As the once-mighty TV consultants fall from favor with their clients, they're finding new opportunities overseas and in the world of new media.

By Carol Guensburg
Carol Guensburg (carol.guensburg@verizon.net) is senior editor for the Journalism Center on Children & Families, a University of Maryland professional program - and a nonprofit. It receives primary support from the Annie E. Casey Foundation. Guensburg spent 14 years as an editor and reporter for the Milwaukee Journal Sentinel after working for three other papers.     

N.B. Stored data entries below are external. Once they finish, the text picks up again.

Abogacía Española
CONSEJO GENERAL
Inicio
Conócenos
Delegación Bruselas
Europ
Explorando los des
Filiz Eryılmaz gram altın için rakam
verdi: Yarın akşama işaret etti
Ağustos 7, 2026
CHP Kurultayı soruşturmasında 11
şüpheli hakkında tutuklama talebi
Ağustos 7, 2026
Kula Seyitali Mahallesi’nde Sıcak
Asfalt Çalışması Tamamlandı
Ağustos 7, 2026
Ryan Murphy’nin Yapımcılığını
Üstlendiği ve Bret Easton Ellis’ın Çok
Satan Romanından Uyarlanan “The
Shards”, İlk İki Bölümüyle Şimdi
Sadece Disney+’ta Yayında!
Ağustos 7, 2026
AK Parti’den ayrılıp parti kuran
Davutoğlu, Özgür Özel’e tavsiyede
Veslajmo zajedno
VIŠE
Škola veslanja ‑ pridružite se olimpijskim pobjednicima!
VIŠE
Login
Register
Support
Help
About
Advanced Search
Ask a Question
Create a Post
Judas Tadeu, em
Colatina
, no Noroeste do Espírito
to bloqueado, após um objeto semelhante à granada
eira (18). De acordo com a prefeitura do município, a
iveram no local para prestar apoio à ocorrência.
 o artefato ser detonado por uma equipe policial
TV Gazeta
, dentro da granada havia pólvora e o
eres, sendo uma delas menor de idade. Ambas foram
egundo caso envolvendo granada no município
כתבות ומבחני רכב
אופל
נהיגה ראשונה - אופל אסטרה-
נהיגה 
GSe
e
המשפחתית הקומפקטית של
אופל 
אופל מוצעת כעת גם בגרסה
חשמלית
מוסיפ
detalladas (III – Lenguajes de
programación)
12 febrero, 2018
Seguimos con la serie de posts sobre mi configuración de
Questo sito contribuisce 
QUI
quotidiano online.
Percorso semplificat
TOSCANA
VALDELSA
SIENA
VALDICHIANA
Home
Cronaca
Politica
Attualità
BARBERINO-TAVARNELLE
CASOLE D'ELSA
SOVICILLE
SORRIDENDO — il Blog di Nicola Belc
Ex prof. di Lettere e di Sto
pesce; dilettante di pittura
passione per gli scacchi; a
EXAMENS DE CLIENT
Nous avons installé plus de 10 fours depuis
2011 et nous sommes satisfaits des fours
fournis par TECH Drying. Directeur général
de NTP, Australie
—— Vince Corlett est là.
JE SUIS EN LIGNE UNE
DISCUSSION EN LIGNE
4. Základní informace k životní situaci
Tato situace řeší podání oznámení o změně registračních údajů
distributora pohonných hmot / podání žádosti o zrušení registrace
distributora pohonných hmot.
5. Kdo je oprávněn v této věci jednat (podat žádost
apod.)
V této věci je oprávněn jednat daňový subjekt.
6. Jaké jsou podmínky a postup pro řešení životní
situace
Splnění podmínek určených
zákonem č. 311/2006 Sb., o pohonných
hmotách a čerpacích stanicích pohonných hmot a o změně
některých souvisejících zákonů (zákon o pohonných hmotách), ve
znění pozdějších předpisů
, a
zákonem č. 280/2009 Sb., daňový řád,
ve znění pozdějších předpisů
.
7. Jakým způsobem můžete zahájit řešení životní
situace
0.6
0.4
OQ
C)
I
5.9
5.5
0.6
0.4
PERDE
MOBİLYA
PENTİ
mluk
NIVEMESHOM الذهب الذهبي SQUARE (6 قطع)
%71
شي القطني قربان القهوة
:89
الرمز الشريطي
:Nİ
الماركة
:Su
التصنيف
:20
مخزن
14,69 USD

I T DIDN'T TAKE A FANCY Doppler 5000 radar system to detect the turbulence now roiling the TV news consulting business. The signs began building in frequency and intensity in the late 1990s, like whitecaps preceding a storm.
"The signal, from my own personal experience, was that some long-term clients were trying to shorten service from four visits a year to two," consultant Al Primo recalls. "Instead of a $5,000 monthly stipend, they were talking about $2,000."
The 64-year-old former ABC News executive, who made his name as the "father of Eyewitness News," prides himself on looking ahead. So, while Primo continues to advise a few stations, last summer he plunged into cybernews, launching an Internet-only TV network called Medium4.com.
Primo's was only one sign of the sea change. Consultants for McHugh & Hoffman Inc., one of the original agencies in the TV consulting business, regrouped to put more emphasis on new-media clients after being released last fall by parent Market Strategies. Consultant Don Fitzpatrick is concentrating on his daily industry newsletter, Shoptalk, after closing a San Francisco talent agency he ran for 18 years.
"The future of consulting in local television? I think it's on shaky terms," Fitzpatrick says.
"The handwriting is on the wall.... The consulting business is basically over," Primo declares in an impassioned moment.
While such dark forecasts aren't universally accepted, this much is clear: After nearly 30 years of researching viewer attitudes and advising stations on everything from hiring to helicopters to an anchor's hair color or a newscast's running order, change has hit the change agents, big time.
Fundamental shifts in media ownership, and in how news is gathered, packaged and disseminated, are limiting some consulting options and creating others for the handful of prominent agencies and countless individuals counseling TV stations today.
As corporations buy up stations and pile up debt, budget shearing becomes more urgent. "When they start looking at expenses, they want to cut consultants, advertising and marketing, as opposed to programming, where you have long-term contracts," explains Dow Smith, a former news director who teaches at Syracuse University's S.I. Newhouse School of Public Communications.
Early this year, two major media groups--Gannett Broadcasting, with 21 stations, and Hearst-Argyle Television Inc., with 26--announced they would replace most outside consultants with in-house staff. In March, CBS made a similar move, tapping its former Philadelphia news director for a corporate post in which he leads "news initiatives" for the network's 16 owned-and-operated stations. Hearst-Argyle's decision wasn't "anti-consultant," says Fred Young, vice president of news. "It was driven by the feeling that our own people will perhaps be able to devote more time to our stations...than the outside consultants were able to do on a contracted basis."
Echoes Gannett Broadcasting's senior vice president, Richard Mallory: "It is absolutely not because we hate consultants." The former consultant's group began making a "big investment in internal training" a decade ago, he says. "We decided we had an infrastructure strong enough to support itself."
But consultants aren't waiting for further explanations. They are intensifying pushes into new markets and new media--to foreign countries, especially those opening to privatization; to cable; and to the new frontier of the Internet. In so doing, they have the potential to extend their sometimes-controversial influence to more newsrooms and news consumers than ever.
"In some respects, opportunities...have never been better," says an executive at Frank N. Magid Associates, a consulting heavyweight that lost some Hearst accounts. John Quarderer says that, with mounting competition from online media, the digital realm and beyond, "the marketing challenges are astoundingly more complex.
"Most businesses are going to want expert guidance."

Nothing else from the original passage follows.